International Tourist Arrivals

Number of international inbound tourists (overnight visitors) arriving in the country.

Quick Reference

Unit

arrivals

Category

Economy

Metric Code

tourist_arrivals

How It's Calculated

Number of international visitors who stay at least one night in the country. Measured at borders via arrival cards, immigration stamps, and accommodation statistics. Excludes same-day visitors, cruise passengers not staying overnight, and transit passengers. Based on UNWTO methodology and national immigration/tourism statistics.

Why It Matters

Tourist arrivals measure tourism sector scale and indicate a country's attractiveness as a destination. High arrivals drive service sector employment (hotels, restaurants, guides), infrastructure investment (airports, roads), and cultural exchange. Rapidly growing arrivals signal emerging destinations and development opportunities.
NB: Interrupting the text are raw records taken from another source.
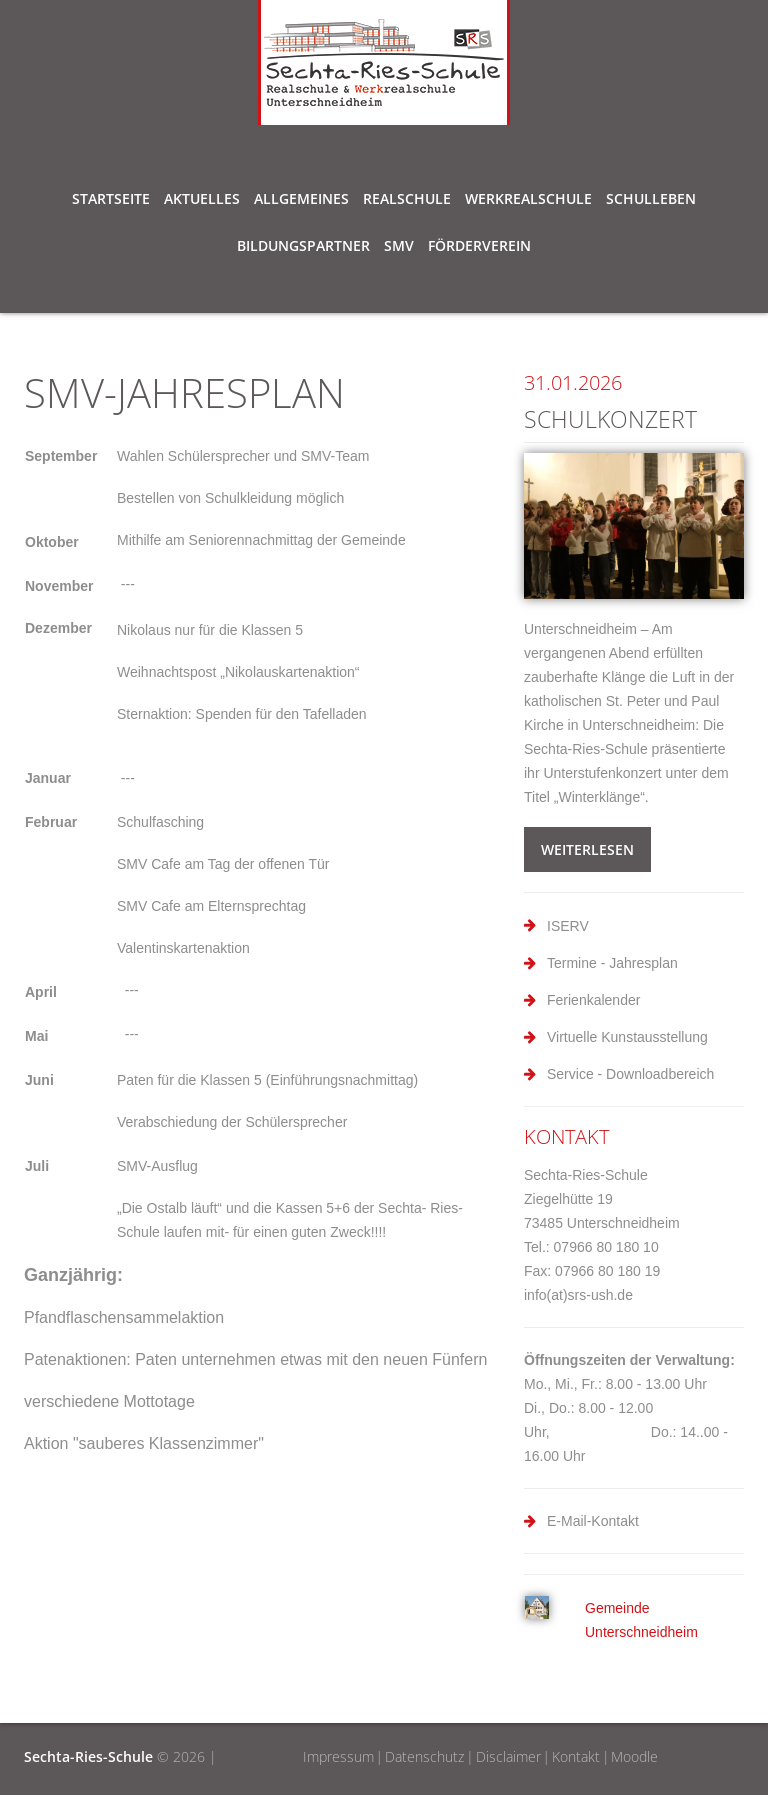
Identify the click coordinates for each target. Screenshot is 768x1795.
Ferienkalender (593, 1000)
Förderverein (479, 245)
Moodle (634, 1756)
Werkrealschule (528, 202)
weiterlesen (587, 849)
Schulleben (651, 202)
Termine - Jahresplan (612, 963)
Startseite (111, 198)
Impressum (338, 1756)
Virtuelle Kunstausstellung (627, 1037)
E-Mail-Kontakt (593, 1521)
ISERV (568, 926)
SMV (399, 249)
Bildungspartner (303, 249)
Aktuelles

Declining arrivals warn of security concerns, economic downturns, or policy failures (visa restrictions).

Understanding the Values

Very Low: < 100,000 arrivals/year (limited tourism - conflict zones, remote countries) Low: 100K - 1 million (niche destinations - Bhutan, Solomon Islands) Moderate: 1M - 10 million (regional attractions - Vietnam, Peru, Jordan) High: 10M - 50 million (major destinations - Greece 33M, Japan 32M, UK 39M) Very High: > 50 million (global leaders - France 90M, Spain 85M, US 80M, China 65M pre-COVID) Growth indicators: - Fast growth: > 10% annually (emerging destinations - Vietnam, Morocco, Georgia) - Stable: 2-5% (mature markets) - Decline: < 0% (security issues, disasters, policy changes) Note: Global arrivals reached 1.5 billion (2019), collapsed to 400 million (2020), recovering toward pre-pandemic levels by 2024.

Related Metrics

Data Quality & Coverage

Coverage: 180+ countries Update frequency: Annual (1-2 year lag) Source: UN Data / UNWTO / World Bank Limitations: Definitions vary - some countries count all border crossings (inflating figures for small countries with frequent cross-border movement), others count only hotel stays (underestimating). Business vs leisure travelers not consistently distinguished. Cruise passengers and same-day visitors excluded but definitions inconsistent. Methodology changes affect time-series comparability. Pandemic disruptions (2020-2022) complicate trend analysis.